** Task instructions **
Count every line in the data below where "ring" occurs, then state that number and nothing more.

Rendered page images:
============================================================
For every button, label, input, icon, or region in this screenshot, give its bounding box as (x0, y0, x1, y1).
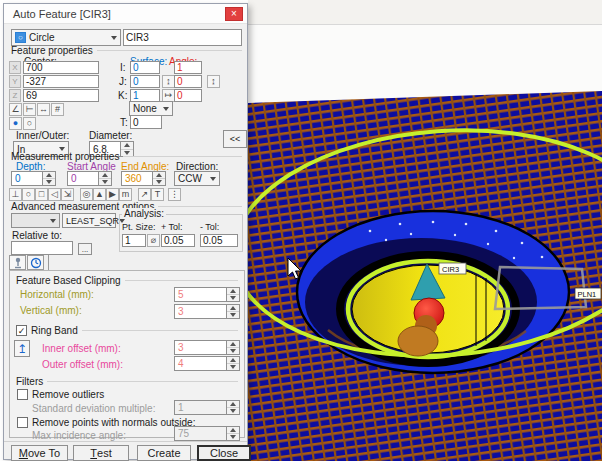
std-dev-label: Standard deviation multiple: (32, 403, 155, 414)
auto-feature-dialog: Auto Feature [CIR3] × ○ Circle CIR3 Feat… (3, 3, 248, 460)
clock-icon (30, 257, 42, 269)
remove-outliers-label: Remove outliers (32, 389, 104, 400)
end-angle-spinner[interactable]: 360 (121, 171, 166, 186)
inner-offset-spinner[interactable]: 3 (174, 340, 240, 355)
horizontal-spinner[interactable]: 5 (174, 287, 240, 302)
snap-width-icon[interactable]: ↔ (37, 103, 50, 116)
check-icon: ✓ (18, 326, 26, 336)
meas-square-icon[interactable]: □ (35, 188, 48, 201)
surface-mode-dropdown[interactable]: None (129, 101, 173, 116)
meas-text-icon[interactable]: T (151, 188, 164, 201)
meas-diagonal-icon[interactable]: ↗ (138, 188, 151, 201)
chevron-down-icon (210, 177, 216, 181)
flip-angle-vector-icon[interactable]: ↨ (207, 75, 220, 88)
close-icon[interactable]: × (225, 7, 243, 21)
ring-band-label: Ring Band (31, 325, 78, 336)
feature-properties-group: Feature properties (11, 45, 242, 56)
relative-to-field[interactable] (11, 241, 73, 255)
diameter-label: Diameter: (89, 130, 132, 141)
ring-band-checkbox[interactable]: ✓ (16, 325, 27, 336)
axis-x-button[interactable]: X (9, 61, 21, 74)
outer-offset-spinner[interactable]: 4 (174, 356, 240, 371)
chevron-down-icon (163, 107, 169, 111)
minus-tol-label: - Tol: (200, 222, 219, 232)
collapse-button[interactable]: << (223, 130, 247, 148)
meas-circle-icon[interactable]: ○ (22, 188, 35, 201)
svg-text:PLN1: PLN1 (578, 290, 597, 299)
analysis-label: Analysis: (122, 208, 166, 219)
feature-type-dropdown[interactable]: ○ Circle (11, 29, 121, 46)
meas-perpendicular-icon[interactable]: ⊥ (9, 188, 22, 201)
meas-level-icon[interactable]: ▲ (93, 188, 106, 201)
dialog-title: Auto Feature [CIR3] (13, 8, 111, 20)
minus-tol-field[interactable]: 0.05 (200, 234, 238, 247)
footer-separator (4, 441, 247, 442)
marker-orange-blob (398, 326, 438, 356)
t-field[interactable]: 0 (130, 115, 162, 129)
surface-i-field[interactable]: 0 (130, 61, 160, 74)
pt-size-field[interactable]: 1 (122, 234, 146, 247)
create-button[interactable]: Create (137, 445, 191, 461)
pt-size-label: Pt. Size: (122, 222, 156, 232)
snap-angle-icon[interactable]: ∠ (9, 103, 22, 116)
surface-j-field[interactable]: 0 (130, 75, 160, 88)
move-to-button[interactable]: Move To (11, 445, 68, 461)
meas-path-icon[interactable]: ⇲ (61, 188, 74, 201)
chevron-down-icon (111, 36, 117, 40)
angle-k-field[interactable]: 0 (174, 89, 202, 102)
mode-on-icon[interactable]: ● (9, 117, 22, 130)
svg-text:CIR3: CIR3 (442, 265, 459, 274)
close-button[interactable]: Close (197, 445, 251, 461)
angle-j-field[interactable]: 0 (174, 75, 202, 88)
feature-based-clipping-group: Feature Based Clipping (16, 275, 238, 286)
algorithm-dropdown[interactable]: LEAST_SQR (62, 213, 116, 228)
max-incidence-spinner: 75 (174, 426, 240, 441)
cir3-tag[interactable]: CIR3 (439, 263, 466, 274)
tab-divider (48, 255, 49, 270)
tab-probe-settings[interactable] (9, 255, 26, 270)
snap-grid-icon[interactable]: # (51, 103, 64, 116)
depth-spinner[interactable]: 0 (11, 171, 56, 186)
pln1-tag[interactable]: PLN1 (575, 288, 601, 299)
remove-normals-checkbox[interactable] (17, 417, 28, 428)
center-y-field[interactable]: -327 (23, 75, 99, 88)
j-label: J: (119, 76, 127, 87)
horizontal-label: Horizontal (mm): (20, 289, 94, 300)
remove-outliers-checkbox[interactable] (17, 389, 28, 400)
start-angle-spinner[interactable]: 0 (67, 171, 112, 186)
mode-off-icon[interactable]: ○ (23, 117, 36, 130)
test-button[interactable]: Test (73, 445, 129, 461)
vertical-label: Vertical (mm): (20, 305, 82, 316)
snap-edge-icon[interactable]: ⊢ (23, 103, 36, 116)
cad-scene: CIR3 PLN1 (248, 0, 602, 461)
dot-size-icon[interactable]: ⌀ (147, 234, 160, 247)
ring-band-group: ✓ Ring Band (16, 325, 238, 336)
tab-scan-settings[interactable] (27, 255, 44, 270)
browse-button[interactable]: ... (78, 243, 92, 255)
filter-dropdown-disabled (11, 213, 60, 228)
axis-z-button[interactable]: Z (9, 89, 21, 102)
relative-to-label: Relative to: (12, 230, 62, 241)
inner-outer-label: Inner/Outer: (16, 130, 69, 141)
meas-m-icon[interactable]: m (119, 188, 132, 201)
cad-viewport[interactable]: CIR3 PLN1 (248, 0, 602, 461)
meas-dots-icon[interactable]: ⋮ (168, 188, 181, 201)
vertical-spinner[interactable]: 3 (174, 304, 240, 319)
t-label: T: (120, 117, 128, 128)
feature-type-value: Circle (29, 32, 55, 43)
circle-type-icon: ○ (15, 32, 26, 43)
center-x-field[interactable]: 700 (23, 61, 99, 74)
feature-name-input[interactable]: CIR3 (123, 29, 242, 46)
filters-group: Filters (16, 376, 238, 387)
meas-wedge-icon[interactable]: ◁ (48, 188, 61, 201)
direction-dropdown[interactable]: CCW (174, 171, 220, 186)
ring-band-icon[interactable]: ↥ (14, 340, 30, 357)
meas-target-icon[interactable]: ◎ (80, 188, 93, 201)
dialog-titlebar[interactable]: Auto Feature [CIR3] × (4, 4, 247, 24)
center-z-field[interactable]: 69 (23, 89, 99, 102)
angle-i-field[interactable]: 1 (174, 61, 202, 74)
meas-play-icon[interactable]: ▶ (106, 188, 119, 201)
axis-y-button[interactable]: Y (9, 75, 21, 88)
remove-normals-label: Remove points with normals outside: (32, 417, 195, 428)
plus-tol-field[interactable]: 0.05 (161, 234, 195, 247)
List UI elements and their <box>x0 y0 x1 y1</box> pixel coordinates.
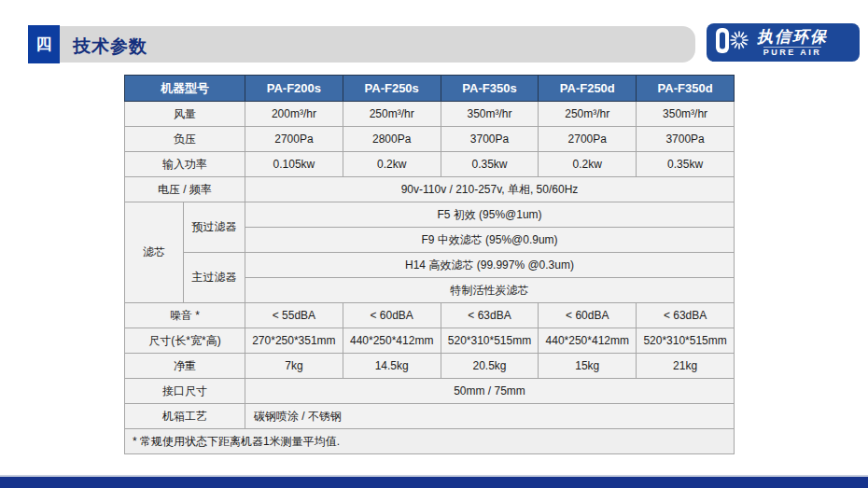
row-label: 风量 <box>125 102 245 127</box>
column-header-pa-f350s: PA-F350s <box>441 76 539 102</box>
spec-cell: 440*250*412mm <box>343 328 441 354</box>
spec-cell: 520*310*515mm <box>441 328 539 354</box>
table-footnote: * 常规使用状态下距离机器1米测量平均值. <box>125 429 735 454</box>
spec-cell: 440*250*412mm <box>539 328 637 354</box>
spec-cell: 3700Pa <box>441 127 539 152</box>
table-header-row: 机器型号 PA-F200s PA-F250s PA-F350s PA-F250d… <box>125 76 735 102</box>
spec-cell: 20.5kg <box>441 354 539 379</box>
spec-cell: 0.105kw <box>245 152 343 177</box>
column-header-model: 机器型号 <box>125 76 245 102</box>
spec-cell: 0.2kw <box>343 152 441 177</box>
column-header-pa-f350d: PA-F350d <box>637 76 735 102</box>
bottom-accent-bar <box>0 475 868 488</box>
row-label-main-filter: 主过滤器 <box>184 253 245 303</box>
row-airflow: 风量 200m³/hr 250m³/hr 350m³/hr 250m³/hr 3… <box>125 102 735 127</box>
spec-cell: < 55dBA <box>245 303 343 328</box>
spec-cell-merged: F5 初效 (95%@1um) <box>245 202 735 228</box>
spec-cell: 2700Pa <box>539 127 637 152</box>
spec-cell: 15kg <box>539 354 637 379</box>
row-label: 净重 <box>125 354 245 379</box>
spec-cell: 0.2kw <box>539 152 637 177</box>
spec-cell: 2700Pa <box>245 127 343 152</box>
spec-cell: < 60dBA <box>343 303 441 328</box>
row-label: 负压 <box>125 127 245 152</box>
row-input-power: 输入功率 0.105kw 0.2kw 0.35kw 0.2kw 0.35kw <box>125 152 735 177</box>
row-filter-main-1: 主过滤器 H14 高效滤芯 (99.997% @0.3um) <box>125 253 735 278</box>
spec-cell: < 63dBA <box>441 303 539 328</box>
spec-cell: 7kg <box>245 354 343 379</box>
section-number-badge: 四 <box>28 25 60 63</box>
row-label: 机箱工艺 <box>125 404 245 429</box>
row-label: 接口尺寸 <box>125 379 245 404</box>
spec-cell: 250m³/hr <box>343 102 441 127</box>
row-noise: 噪音 * < 55dBA < 60dBA < 63dBA < 60dBA < 6… <box>125 303 735 328</box>
row-label: 输入功率 <box>125 152 245 177</box>
spec-cell: 21kg <box>637 354 735 379</box>
spec-table-container: 机器型号 PA-F200s PA-F250s PA-F350s PA-F250d… <box>124 75 735 454</box>
row-negative-pressure: 负压 2700Pa 2800Pa 3700Pa 2700Pa 3700Pa <box>125 127 735 152</box>
spec-cell: 520*310*515mm <box>637 328 735 354</box>
spec-cell: 0.35kw <box>637 152 735 177</box>
spec-cell-merged: 特制活性炭滤芯 <box>245 278 735 303</box>
column-header-pa-f250d: PA-F250d <box>539 76 637 102</box>
spec-cell: 250m³/hr <box>539 102 637 127</box>
spec-cell: 14.5kg <box>343 354 441 379</box>
row-label: 电压 / 频率 <box>125 177 245 202</box>
fan-turbine-icon <box>714 25 751 61</box>
spec-cell-merged: 碳钢喷涂 / 不锈钢 <box>245 404 735 429</box>
spec-cell: 270*250*351mm <box>245 328 343 354</box>
row-label: 尺寸(长*宽*高) <box>125 328 245 354</box>
section-number: 四 <box>36 34 52 55</box>
row-chassis-finish: 机箱工艺 碳钢喷涂 / 不锈钢 <box>125 404 735 429</box>
row-label-filter-group: 滤芯 <box>125 202 184 303</box>
spec-table: 机器型号 PA-F200s PA-F250s PA-F350s PA-F250d… <box>124 75 735 454</box>
spec-cell: 350m³/hr <box>637 102 735 127</box>
row-port-size: 接口尺寸 50mm / 75mm <box>125 379 735 404</box>
brand-name: 执信环保 PURE AIR <box>757 29 828 57</box>
spec-cell-merged: H14 高效滤芯 (99.997% @0.3um) <box>245 253 735 278</box>
spec-cell-merged: 90v-110v / 210-257v, 单相, 50/60Hz <box>245 177 735 202</box>
spec-cell: 3700Pa <box>637 127 735 152</box>
spec-cell-merged: F9 中效滤芯 (95%@0.9um) <box>245 228 735 253</box>
row-voltage-frequency: 电压 / 频率 90v-110v / 210-257v, 单相, 50/60Hz <box>125 177 735 202</box>
brand-name-en: PURE AIR <box>763 47 822 57</box>
brand-logo: 执信环保 PURE AIR <box>707 23 860 62</box>
spec-cell-merged: 50mm / 75mm <box>245 379 735 404</box>
page-title: 技术参数 <box>73 35 147 59</box>
spec-cell: 2800Pa <box>343 127 441 152</box>
spec-cell: < 60dBA <box>539 303 637 328</box>
spec-cell: 0.35kw <box>441 152 539 177</box>
column-header-pa-f200s: PA-F200s <box>245 76 343 102</box>
row-label: 噪音 * <box>125 303 245 328</box>
row-dimensions: 尺寸(长*宽*高) 270*250*351mm 440*250*412mm 52… <box>125 328 735 354</box>
slide: 四 技术参数 <box>0 0 868 488</box>
spec-cell: < 63dBA <box>637 303 735 328</box>
row-filter-pre-1: 滤芯 预过滤器 F5 初效 (95%@1um) <box>125 202 735 228</box>
spec-cell: 350m³/hr <box>441 102 539 127</box>
row-label-pre-filter: 预过滤器 <box>184 202 245 253</box>
row-footnote: * 常规使用状态下距离机器1米测量平均值. <box>125 429 735 454</box>
row-net-weight: 净重 7kg 14.5kg 20.5kg 15kg 21kg <box>125 354 735 379</box>
brand-name-cn: 执信环保 <box>757 29 828 45</box>
column-header-pa-f250s: PA-F250s <box>343 76 441 102</box>
spec-cell: 200m³/hr <box>245 102 343 127</box>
============================================================
** Problem solution **
4